6. I nearly drowned in the sea once (but not twice). ;-)
Again I stopped. I have to admit that I really really wanted #7 to be about how I cannot abide streaky glass which is why my Windex and I are the best of chums, but I held a steady course away from neat freak-o confessions.
7. I was a narration and voice-over artist and I recorded for TV commercials that were run on MTV and CNN Spanish all over Latin America.
8. My father is currently making a political bid for the Presidency of my native country.
At number 9 the straight lines syndrome wanted to sneak in. Anybody whose eyes bug out when they clap their peepers on crooked stuff should recognize this one.
Real number 9:
9. If a frame is hung askew, my internal leveler must see the matter immediately rectified,
But I held it at bay with a completely unrelated admission.
Alternate number 9:
9. I hate sad endings. I used to pay my friends to first go and watch the movies I wanted to see so that they could tell me if the ending was sad. A positive on the “sad” issue and that put an end to my desire to see the movie. That’s how I can’t claim to have seen “Like Water for Chocolate or Steel Magnolias.” I hate movies where characters I might like, die off.
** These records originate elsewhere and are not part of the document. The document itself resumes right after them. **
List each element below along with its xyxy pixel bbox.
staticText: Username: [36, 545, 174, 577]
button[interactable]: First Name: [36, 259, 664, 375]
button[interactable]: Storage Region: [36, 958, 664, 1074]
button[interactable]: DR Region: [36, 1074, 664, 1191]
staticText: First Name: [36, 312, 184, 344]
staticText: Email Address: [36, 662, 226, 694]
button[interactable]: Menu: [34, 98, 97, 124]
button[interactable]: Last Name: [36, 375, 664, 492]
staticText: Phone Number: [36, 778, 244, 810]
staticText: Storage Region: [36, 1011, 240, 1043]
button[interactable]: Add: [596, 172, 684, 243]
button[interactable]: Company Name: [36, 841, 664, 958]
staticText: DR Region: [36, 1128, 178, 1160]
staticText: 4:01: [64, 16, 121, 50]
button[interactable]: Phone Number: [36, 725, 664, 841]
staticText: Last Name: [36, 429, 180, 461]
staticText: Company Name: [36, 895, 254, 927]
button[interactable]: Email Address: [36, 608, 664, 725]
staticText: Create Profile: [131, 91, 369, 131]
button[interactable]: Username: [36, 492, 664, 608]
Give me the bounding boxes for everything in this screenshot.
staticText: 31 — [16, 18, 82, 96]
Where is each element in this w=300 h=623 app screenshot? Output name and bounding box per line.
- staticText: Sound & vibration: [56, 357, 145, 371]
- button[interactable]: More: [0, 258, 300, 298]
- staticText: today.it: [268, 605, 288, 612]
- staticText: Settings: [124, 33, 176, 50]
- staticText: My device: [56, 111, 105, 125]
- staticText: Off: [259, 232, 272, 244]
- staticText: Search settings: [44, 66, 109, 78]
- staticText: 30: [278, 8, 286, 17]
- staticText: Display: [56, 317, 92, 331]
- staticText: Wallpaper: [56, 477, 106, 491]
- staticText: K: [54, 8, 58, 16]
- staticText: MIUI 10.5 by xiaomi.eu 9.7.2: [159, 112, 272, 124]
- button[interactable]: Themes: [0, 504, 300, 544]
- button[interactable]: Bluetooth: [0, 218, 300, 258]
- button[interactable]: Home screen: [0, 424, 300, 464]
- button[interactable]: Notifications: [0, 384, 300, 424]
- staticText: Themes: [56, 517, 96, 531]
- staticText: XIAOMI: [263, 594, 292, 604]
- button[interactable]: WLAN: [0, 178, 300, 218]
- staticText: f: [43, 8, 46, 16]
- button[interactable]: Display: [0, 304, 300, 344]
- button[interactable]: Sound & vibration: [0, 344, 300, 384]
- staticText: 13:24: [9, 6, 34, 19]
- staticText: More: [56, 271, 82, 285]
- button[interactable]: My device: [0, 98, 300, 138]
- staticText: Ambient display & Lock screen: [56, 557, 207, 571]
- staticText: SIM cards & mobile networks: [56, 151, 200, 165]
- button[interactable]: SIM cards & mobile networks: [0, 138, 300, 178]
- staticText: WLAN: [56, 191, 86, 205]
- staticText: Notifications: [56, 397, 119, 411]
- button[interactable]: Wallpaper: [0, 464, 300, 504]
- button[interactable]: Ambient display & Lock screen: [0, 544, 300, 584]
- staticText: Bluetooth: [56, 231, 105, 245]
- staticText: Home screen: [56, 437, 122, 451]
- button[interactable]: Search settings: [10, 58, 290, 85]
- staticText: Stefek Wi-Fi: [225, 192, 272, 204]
By the time #10 finally rolled around, I felt positively exhausted with the exercise. More appropriately, I felt bad about hiding my true nature. After all, if somebody wishes to like me, they should do so with the grounding knowledge of my obsessive compulsive self. My personality is firmly anchored to certain cleaning and ordering urges and it is too late to teach me new tricks. There is nothing wrong with that, right? Isn’t everybody a bit like me? Here's how I polished off my ten facts however:
10. I don’t know how to play chess.
What I should have said:
10. Bev: It is best you know this upfront - I'm a little strange.
I want to hear one of your quirks. Tell me.